= Exercise =
When you reach the line that contains "- Các ngành" in the data below, start reproducing lines exactly, and stop after the line that contains "Geen storingen op de lijn".

*** Opening of Material shown ***

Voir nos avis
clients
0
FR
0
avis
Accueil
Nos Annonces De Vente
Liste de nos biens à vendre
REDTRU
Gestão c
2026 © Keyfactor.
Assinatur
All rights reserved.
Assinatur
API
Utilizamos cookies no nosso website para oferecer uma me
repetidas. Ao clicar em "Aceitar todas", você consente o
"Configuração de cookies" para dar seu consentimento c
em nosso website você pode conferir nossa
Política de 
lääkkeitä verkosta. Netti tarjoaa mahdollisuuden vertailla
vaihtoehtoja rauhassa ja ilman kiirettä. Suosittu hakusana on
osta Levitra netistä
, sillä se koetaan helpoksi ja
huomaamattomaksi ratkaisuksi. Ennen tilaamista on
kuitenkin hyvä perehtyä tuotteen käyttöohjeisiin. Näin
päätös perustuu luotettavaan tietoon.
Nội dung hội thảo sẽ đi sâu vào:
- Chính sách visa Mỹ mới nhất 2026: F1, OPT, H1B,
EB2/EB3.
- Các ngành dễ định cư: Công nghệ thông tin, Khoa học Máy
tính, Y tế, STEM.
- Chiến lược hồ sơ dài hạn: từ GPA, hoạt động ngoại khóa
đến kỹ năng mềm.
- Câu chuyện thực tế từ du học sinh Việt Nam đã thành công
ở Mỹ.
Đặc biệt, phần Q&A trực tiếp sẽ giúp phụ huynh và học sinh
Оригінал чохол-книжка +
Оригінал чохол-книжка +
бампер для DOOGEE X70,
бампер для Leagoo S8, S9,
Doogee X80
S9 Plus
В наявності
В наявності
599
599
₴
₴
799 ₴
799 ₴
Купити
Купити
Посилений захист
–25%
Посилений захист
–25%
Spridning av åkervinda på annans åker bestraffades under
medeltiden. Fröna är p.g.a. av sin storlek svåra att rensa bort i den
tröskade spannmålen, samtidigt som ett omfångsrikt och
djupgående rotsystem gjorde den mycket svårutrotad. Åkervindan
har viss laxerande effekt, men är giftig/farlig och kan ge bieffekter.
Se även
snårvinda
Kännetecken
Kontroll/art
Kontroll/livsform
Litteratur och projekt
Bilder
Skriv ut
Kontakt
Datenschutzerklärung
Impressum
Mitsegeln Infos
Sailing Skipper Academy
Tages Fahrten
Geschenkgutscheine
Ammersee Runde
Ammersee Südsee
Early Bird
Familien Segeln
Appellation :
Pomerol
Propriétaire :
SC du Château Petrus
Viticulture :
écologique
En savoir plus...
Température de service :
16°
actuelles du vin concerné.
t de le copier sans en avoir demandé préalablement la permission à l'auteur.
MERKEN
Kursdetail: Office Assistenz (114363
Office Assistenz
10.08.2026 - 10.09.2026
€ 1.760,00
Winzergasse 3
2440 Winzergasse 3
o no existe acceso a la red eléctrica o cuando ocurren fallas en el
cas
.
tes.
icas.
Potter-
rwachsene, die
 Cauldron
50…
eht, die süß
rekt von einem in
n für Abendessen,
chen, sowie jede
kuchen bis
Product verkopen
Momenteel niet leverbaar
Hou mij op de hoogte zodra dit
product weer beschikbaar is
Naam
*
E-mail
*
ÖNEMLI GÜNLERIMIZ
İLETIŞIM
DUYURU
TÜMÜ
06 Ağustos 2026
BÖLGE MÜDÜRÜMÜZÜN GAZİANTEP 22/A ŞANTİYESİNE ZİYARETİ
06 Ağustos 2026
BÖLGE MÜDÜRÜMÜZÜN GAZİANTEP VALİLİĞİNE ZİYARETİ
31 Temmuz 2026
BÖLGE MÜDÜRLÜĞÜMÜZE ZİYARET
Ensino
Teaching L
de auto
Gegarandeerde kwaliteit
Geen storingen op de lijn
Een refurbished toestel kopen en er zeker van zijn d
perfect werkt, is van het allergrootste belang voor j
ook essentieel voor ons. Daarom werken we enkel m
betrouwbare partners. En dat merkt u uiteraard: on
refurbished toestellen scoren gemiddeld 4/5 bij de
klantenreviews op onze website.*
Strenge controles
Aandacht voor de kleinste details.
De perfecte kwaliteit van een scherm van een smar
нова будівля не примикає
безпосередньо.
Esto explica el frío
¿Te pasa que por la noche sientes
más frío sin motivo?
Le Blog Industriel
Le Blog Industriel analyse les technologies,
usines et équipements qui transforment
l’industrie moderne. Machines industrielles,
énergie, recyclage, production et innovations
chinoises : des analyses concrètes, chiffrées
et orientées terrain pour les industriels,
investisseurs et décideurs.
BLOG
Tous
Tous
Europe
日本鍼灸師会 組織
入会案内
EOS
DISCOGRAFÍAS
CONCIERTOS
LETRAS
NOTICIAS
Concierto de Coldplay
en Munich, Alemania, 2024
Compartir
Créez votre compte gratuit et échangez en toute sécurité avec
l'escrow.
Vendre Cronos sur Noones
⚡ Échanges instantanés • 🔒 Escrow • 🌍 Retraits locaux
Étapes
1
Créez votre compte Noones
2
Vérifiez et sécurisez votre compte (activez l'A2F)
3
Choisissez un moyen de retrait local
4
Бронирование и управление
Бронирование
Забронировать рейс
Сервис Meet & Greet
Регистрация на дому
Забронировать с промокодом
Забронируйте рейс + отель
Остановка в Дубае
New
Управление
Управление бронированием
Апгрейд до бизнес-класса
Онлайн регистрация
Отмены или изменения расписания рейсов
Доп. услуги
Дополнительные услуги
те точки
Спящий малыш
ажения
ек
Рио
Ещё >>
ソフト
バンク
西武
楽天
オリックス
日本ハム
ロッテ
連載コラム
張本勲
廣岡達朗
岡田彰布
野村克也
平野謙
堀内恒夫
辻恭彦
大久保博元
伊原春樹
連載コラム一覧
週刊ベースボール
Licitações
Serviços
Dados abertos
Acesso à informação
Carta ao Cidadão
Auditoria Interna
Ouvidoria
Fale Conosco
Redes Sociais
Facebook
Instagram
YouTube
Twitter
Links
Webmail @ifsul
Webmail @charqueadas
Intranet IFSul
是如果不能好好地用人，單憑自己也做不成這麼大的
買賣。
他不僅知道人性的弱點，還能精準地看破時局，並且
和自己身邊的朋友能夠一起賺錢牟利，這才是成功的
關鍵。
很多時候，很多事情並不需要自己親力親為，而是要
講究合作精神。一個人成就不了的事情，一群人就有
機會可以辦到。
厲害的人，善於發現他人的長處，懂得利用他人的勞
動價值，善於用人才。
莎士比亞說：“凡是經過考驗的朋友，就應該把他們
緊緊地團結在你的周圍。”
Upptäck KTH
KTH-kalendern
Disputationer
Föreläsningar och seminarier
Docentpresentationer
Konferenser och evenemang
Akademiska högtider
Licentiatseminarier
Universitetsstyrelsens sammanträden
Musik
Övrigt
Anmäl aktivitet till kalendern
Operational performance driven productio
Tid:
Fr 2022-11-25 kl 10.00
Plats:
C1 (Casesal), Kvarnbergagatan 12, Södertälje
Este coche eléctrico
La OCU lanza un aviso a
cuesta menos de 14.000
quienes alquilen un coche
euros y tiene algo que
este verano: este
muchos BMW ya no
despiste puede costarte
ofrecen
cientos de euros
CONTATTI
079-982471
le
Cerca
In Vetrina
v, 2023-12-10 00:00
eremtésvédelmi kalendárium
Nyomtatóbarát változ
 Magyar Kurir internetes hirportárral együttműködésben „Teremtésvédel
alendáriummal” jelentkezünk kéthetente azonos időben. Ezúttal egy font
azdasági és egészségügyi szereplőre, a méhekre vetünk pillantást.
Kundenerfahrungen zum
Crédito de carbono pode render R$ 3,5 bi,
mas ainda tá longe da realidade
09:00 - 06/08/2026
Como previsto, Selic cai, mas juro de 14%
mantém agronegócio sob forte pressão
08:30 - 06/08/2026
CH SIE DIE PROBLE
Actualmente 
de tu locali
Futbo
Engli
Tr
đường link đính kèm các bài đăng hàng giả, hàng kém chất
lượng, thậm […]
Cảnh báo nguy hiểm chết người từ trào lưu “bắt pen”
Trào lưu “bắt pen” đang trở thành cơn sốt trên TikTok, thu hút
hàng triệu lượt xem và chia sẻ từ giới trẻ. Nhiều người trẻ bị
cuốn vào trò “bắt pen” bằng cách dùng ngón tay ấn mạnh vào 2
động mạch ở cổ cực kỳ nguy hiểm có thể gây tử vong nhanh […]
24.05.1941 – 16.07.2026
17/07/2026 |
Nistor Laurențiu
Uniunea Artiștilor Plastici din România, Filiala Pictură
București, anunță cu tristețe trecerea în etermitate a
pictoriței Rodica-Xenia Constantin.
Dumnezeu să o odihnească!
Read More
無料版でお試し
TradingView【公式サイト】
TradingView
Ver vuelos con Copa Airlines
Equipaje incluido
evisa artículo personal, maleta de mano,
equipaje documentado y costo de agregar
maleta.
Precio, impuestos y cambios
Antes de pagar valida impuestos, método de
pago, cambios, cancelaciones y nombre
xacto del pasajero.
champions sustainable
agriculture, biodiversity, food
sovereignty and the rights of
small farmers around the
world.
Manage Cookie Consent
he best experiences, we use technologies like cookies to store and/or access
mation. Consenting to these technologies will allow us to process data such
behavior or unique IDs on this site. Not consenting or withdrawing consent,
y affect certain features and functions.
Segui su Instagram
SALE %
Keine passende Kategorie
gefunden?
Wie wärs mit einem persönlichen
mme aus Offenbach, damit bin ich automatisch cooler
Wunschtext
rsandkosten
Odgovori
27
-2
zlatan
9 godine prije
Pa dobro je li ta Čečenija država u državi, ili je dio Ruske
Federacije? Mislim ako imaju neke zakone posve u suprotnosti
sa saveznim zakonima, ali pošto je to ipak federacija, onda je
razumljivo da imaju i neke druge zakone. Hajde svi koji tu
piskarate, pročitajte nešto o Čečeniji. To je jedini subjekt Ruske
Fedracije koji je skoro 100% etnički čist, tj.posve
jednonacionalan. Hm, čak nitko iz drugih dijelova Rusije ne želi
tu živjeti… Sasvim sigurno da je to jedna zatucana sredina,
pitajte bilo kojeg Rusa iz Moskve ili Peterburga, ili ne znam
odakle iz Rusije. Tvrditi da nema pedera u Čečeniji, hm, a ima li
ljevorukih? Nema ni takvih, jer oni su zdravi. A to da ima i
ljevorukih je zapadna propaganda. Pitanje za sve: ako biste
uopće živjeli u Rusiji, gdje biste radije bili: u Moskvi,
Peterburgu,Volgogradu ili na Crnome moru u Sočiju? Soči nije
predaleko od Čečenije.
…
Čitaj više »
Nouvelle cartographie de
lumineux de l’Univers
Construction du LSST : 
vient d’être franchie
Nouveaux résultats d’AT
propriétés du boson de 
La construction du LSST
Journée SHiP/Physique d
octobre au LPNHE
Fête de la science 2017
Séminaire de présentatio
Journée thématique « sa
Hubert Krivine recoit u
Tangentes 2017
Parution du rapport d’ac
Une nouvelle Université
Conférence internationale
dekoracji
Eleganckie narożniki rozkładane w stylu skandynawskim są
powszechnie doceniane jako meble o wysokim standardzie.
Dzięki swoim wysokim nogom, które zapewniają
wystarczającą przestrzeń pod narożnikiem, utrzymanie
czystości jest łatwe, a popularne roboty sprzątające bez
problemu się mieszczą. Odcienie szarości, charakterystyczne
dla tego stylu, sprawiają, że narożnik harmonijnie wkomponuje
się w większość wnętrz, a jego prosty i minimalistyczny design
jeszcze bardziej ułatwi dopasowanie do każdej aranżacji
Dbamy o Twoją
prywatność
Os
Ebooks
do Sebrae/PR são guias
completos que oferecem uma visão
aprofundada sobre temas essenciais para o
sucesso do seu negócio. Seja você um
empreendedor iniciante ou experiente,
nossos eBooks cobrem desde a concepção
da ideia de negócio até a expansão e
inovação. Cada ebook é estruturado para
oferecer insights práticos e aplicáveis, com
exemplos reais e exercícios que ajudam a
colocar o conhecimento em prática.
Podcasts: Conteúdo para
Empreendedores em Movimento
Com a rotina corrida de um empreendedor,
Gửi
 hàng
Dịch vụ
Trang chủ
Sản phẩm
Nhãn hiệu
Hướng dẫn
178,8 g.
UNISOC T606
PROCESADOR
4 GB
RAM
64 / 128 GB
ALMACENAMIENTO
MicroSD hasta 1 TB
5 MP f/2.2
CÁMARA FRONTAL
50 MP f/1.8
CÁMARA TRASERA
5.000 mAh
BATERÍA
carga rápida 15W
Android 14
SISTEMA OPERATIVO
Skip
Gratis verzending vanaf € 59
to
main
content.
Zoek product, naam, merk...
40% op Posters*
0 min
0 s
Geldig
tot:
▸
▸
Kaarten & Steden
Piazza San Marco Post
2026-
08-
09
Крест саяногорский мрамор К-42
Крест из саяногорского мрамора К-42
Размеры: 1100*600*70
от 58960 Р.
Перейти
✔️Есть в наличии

*** Close of Material shown ***

= Written answer =
- Các ngành dễ định cư: Công nghệ thông tin, Khoa học Máy
tính, Y tế, STEM.
- Chiến lược hồ sơ dài hạn: từ GPA, hoạt động ngoại khóa
đến kỹ năng mềm.
- Câu chuyện thực tế từ du học sinh Việt Nam đã thành công
ở Mỹ.
Đặc biệt, phần Q&A trực tiếp sẽ giúp phụ huynh và học sinh
Оригінал чохол-книжка +
Оригінал чохол-книжка +
бампер для DOOGEE X70,
бампер для Leagoo S8, S9,
Doogee X80
S9 Plus
В наявності
В наявності
599
599
₴
₴
799 ₴
799 ₴
Купити
Купити
Посилений захист
–25%
Посилений захист
–25%
Spridning av åkervinda på annans åker bestraffades under
medeltiden. Fröna är p.g.a. av sin storlek svåra att rensa bort i den
tröskade spannmålen, samtidigt som ett omfångsrikt och
djupgående rotsystem gjorde den mycket svårutrotad. Åkervindan
har viss laxerande effekt, men är giftig/farlig och kan ge bieffekter.
Se även
snårvinda
Kännetecken
Kontroll/art
Kontroll/livsform
Litteratur och projekt
Bilder
Skriv ut
Kontakt
Datenschutzerklärung
Impressum
Mitsegeln Infos
Sailing Skipper Academy
Tages Fahrten
Geschenkgutscheine
Ammersee Runde
Ammersee Südsee
Early Bird
Familien Segeln
Appellation :
Pomerol
Propriétaire :
SC du Château Petrus
Viticulture :
écologique
En savoir plus...
Température de service :
16°
actuelles du vin concerné.
t de le copier sans en avoir demandé préalablement la permission à l'auteur.
MERKEN
Kursdetail: Office Assistenz (114363
Office Assistenz
10.08.2026 - 10.09.2026
€ 1.760,00
Winzergasse 3
2440 Winzergasse 3
o no existe acceso a la red eléctrica o cuando ocurren fallas en el
cas
.
tes.
icas.
Potter-
rwachsene, die
 Cauldron
50…
eht, die süß
rekt von einem in
n für Abendessen,
chen, sowie jede
kuchen bis
Product verkopen
Momenteel niet leverbaar
Hou mij op de hoogte zodra dit
product weer beschikbaar is
Naam
*
E-mail
*
ÖNEMLI GÜNLERIMIZ
İLETIŞIM
DUYURU
TÜMÜ
06 Ağustos 2026
BÖLGE MÜDÜRÜMÜZÜN GAZİANTEP 22/A ŞANTİYESİNE ZİYARETİ
06 Ağustos 2026
BÖLGE MÜDÜRÜMÜZÜN GAZİANTEP VALİLİĞİNE ZİYARETİ
31 Temmuz 2026
BÖLGE MÜDÜRLÜĞÜMÜZE ZİYARET
Ensino
Teaching L
de auto
Gegarandeerde kwaliteit
Geen storingen op de lijn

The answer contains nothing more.